> _Exercise description_
From the data below, set down exactly the lines between the one holding "Finalista do Prêmio Jabuti 2015; Direito" and the one holding "fiscalização abstrata da", inclusive, and no others.

++++ Supplied records ++++

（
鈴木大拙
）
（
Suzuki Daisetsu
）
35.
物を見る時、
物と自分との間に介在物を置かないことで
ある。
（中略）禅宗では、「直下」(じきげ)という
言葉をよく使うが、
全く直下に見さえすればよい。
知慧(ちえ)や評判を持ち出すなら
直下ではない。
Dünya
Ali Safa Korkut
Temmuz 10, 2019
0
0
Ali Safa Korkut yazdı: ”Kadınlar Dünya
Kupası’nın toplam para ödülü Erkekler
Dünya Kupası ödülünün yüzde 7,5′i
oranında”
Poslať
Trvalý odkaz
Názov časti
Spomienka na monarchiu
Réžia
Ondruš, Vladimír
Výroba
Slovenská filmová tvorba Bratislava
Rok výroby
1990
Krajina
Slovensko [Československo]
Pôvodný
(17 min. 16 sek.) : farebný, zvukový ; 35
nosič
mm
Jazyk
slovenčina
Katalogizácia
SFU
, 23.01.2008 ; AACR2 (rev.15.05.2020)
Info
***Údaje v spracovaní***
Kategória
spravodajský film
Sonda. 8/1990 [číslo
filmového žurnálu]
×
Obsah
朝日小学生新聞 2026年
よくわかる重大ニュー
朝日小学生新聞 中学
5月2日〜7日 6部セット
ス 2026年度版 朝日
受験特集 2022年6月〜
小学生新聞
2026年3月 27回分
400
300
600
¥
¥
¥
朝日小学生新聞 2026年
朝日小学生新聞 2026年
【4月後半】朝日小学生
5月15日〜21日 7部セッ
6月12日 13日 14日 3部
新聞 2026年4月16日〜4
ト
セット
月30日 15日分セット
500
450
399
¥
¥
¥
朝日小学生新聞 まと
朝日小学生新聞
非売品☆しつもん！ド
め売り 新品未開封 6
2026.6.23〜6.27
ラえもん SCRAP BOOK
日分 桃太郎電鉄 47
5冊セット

++++
++++ Supplied records ++++

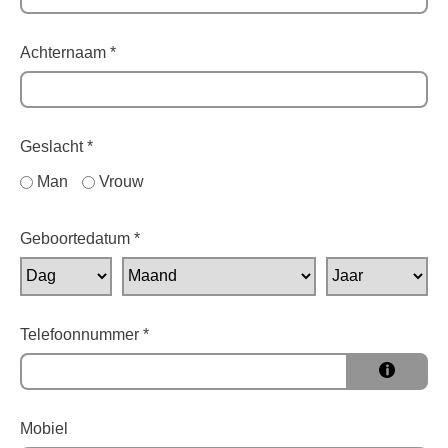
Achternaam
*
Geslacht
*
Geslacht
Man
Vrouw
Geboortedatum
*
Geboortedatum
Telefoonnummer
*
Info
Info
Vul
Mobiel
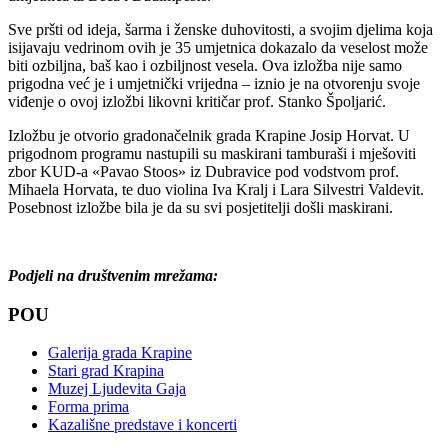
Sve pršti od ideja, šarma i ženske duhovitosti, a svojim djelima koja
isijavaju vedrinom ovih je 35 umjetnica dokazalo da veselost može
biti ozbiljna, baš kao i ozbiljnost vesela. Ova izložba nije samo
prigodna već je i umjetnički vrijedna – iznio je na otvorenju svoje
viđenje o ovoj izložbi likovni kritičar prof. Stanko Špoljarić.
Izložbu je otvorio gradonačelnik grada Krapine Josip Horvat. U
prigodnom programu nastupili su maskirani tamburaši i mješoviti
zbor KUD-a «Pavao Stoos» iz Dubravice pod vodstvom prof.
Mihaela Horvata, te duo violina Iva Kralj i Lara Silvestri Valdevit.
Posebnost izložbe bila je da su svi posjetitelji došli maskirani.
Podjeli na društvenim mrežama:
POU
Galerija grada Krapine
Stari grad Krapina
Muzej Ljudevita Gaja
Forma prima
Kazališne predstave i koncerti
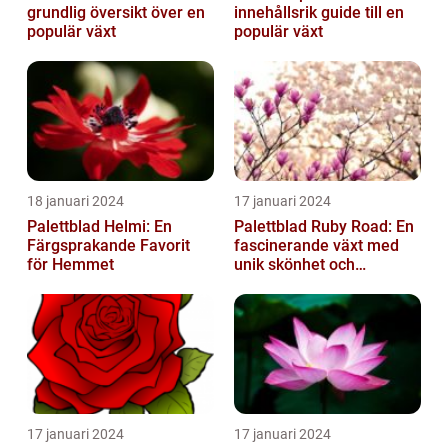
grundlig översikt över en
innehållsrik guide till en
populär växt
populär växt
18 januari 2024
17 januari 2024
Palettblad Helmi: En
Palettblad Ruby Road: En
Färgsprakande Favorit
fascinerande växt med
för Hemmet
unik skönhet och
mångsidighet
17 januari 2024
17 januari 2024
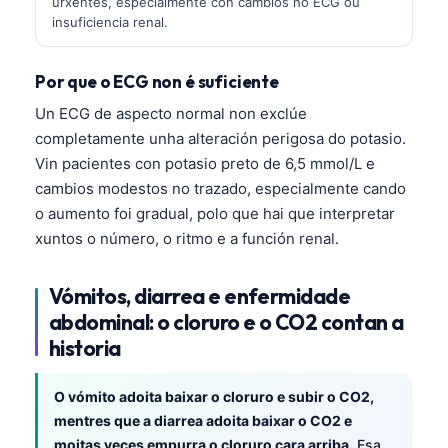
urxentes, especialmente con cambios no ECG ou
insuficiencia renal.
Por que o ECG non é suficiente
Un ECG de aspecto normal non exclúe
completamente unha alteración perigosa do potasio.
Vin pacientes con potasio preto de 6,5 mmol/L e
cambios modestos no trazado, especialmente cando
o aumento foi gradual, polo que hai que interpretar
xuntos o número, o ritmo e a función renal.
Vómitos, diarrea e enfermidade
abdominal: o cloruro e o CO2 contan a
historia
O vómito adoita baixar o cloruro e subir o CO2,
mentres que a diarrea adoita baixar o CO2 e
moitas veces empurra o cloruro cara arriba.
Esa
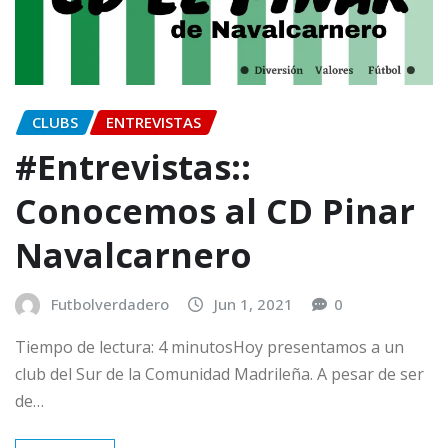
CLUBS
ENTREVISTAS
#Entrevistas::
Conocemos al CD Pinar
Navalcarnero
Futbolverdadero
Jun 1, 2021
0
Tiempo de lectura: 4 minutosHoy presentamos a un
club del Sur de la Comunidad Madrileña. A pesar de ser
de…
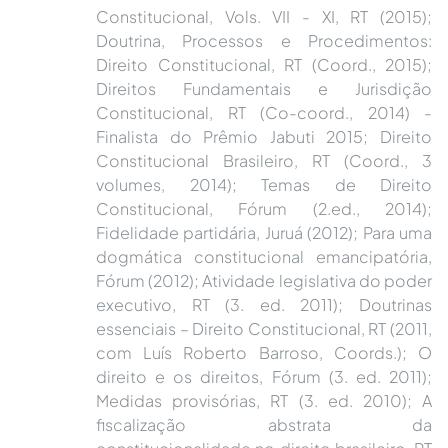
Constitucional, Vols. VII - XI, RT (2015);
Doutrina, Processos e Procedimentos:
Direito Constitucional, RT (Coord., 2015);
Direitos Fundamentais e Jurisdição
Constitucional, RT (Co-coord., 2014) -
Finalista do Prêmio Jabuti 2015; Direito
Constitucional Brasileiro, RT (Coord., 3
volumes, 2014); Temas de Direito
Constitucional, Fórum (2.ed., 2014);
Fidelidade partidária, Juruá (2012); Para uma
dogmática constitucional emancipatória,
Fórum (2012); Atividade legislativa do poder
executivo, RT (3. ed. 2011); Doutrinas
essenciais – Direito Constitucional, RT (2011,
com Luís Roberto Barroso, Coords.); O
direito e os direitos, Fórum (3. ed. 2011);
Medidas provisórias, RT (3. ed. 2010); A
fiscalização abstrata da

++++

> _Exercise response_
Finalista do Prêmio Jabuti 2015; Direito
Constitucional Brasileiro, RT (Coord., 3
volumes, 2014); Temas de Direito
Constitucional, Fórum (2.ed., 2014);
Fidelidade partidária, Juruá (2012); Para uma
dogmática constitucional emancipatória,
Fórum (2012); Atividade legislativa do poder
executivo, RT (3. ed. 2011); Doutrinas
essenciais – Direito Constitucional, RT (2011,
com Luís Roberto Barroso, Coords.); O
direito e os direitos, Fórum (3. ed. 2011);
Medidas provisórias, RT (3. ed. 2010); A
fiscalização abstrata da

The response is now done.